Viewpoint: Gloria Quixote on the Rampage
If ignorance is bliss, then Southern California's ineffable Miss Gloria Allred must be ecstatic indeed. For this self-appointed defender of damsels in distress has made a career out of such litigious absurdities as a lawsuit against a retail chain for its heinous practice of placing boys' and girls' toys in separate aisles, a lawsuit against a dry cleaner because it charged more for women's blouses than for men's shirts, and a lawsuit against a restaurant that reserved its private and romantic booths for heterosexual couples only.

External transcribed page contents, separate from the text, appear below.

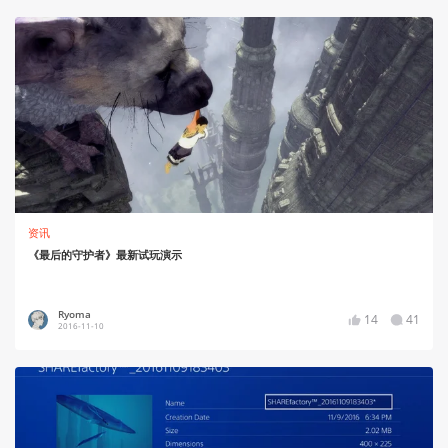
资讯
《最后的守护者》最新试玩演示
Ryoma
14
41
2016-11-10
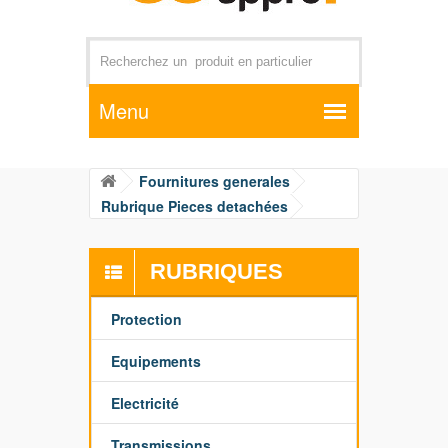
Par exemple +distributeur +CD01
Fournitures generales
Rubrique Pieces detachées
RUBRIQUES
Protection
Equipements
Electricité
Transmissions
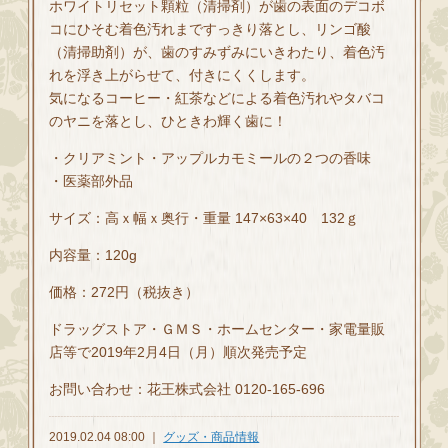
ホワイトリセット顆粒（清掃剤）が歯の表面のデコボ
コにひそむ着色汚れまですっきり落とし、リンゴ酸
（清掃助剤）が、歯のすみずみにいきわたり、着色汚
れを浮き上がらせて、付きにくくします。
気になるコーヒー・紅茶などによる着色汚れやタバコ
のヤニを落とし、ひときわ輝く歯に！
・クリアミント・アップルカモミールの２つの香味
・医薬部外品
サイズ：高ｘ幅ｘ奥行・重量 147×63×40 132ｇ
内容量：120g
価格：272円（税抜き）
ドラッグストア・ＧＭＳ・ホームセンター・家電量販
店等で2019年2月4日（月）順次発売予定
お問い合わせ：花王株式会社 0120-165-696
2019.02.04 08:00 ｜
グッズ・商品情報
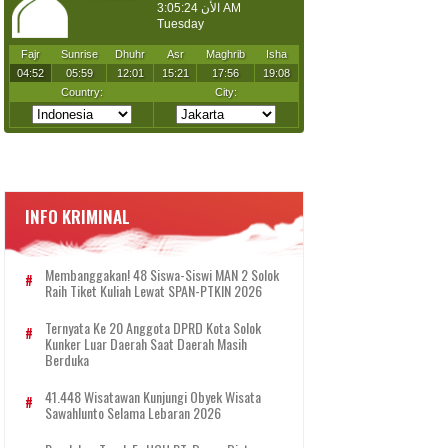
INFO KRIMINAL
Membanggakan! 48 Siswa-Siswi MAN 2 Solok
Raih Tiket Kuliah Lewat SPAN-PTKIN 2026
Ternyata Ke 20 Anggota DPRD Kota Solok
Kunker Luar Daerah Saat Daerah Masih
Berduka
41.448 Wisatawan Kunjungi Obyek Wisata
Sawahlunto Selama Lebaran 2026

Recently, she could be found risking life and limb in battle with yet another bastion of masculine bigotry. The local business club? The government of the sovereign state of Saudi Arabia? Hardly. Miss Allred had chosen instead a far more insidious practitioner of "sex discrimination on its face," to wit, the infamous Yellow Balloon children's hair salon of west Los Angeles, against which, you guessed it, a lawsuit was filed, with Miss Allred as lawyer.
Precisely what was Yellow Balloon's crime against humanity? After all, when I last took my children, unlimited animal crackers were offered to all without regard to race, creed, religion, or sexual orientation. Well, in this day and age, that's not good enough; Yellow Balloon's crime was its practice of charging more for girls' haircuts than for those of boys, "even if their haircut takes less time and less expertise."
Now, anyone who has lived in the real world knows that, on average, girls' haircuts are more time-consuming and intricate than those of boys. Market prices cannot make allowances for the infinitude of differences between individuals; market processes therefore tend to drive prices toward roughly efficient levels. In markets where it is practical to do so, individual negotiation smooths whatever rough edges may remain. That is obviously impractical in the haircut business.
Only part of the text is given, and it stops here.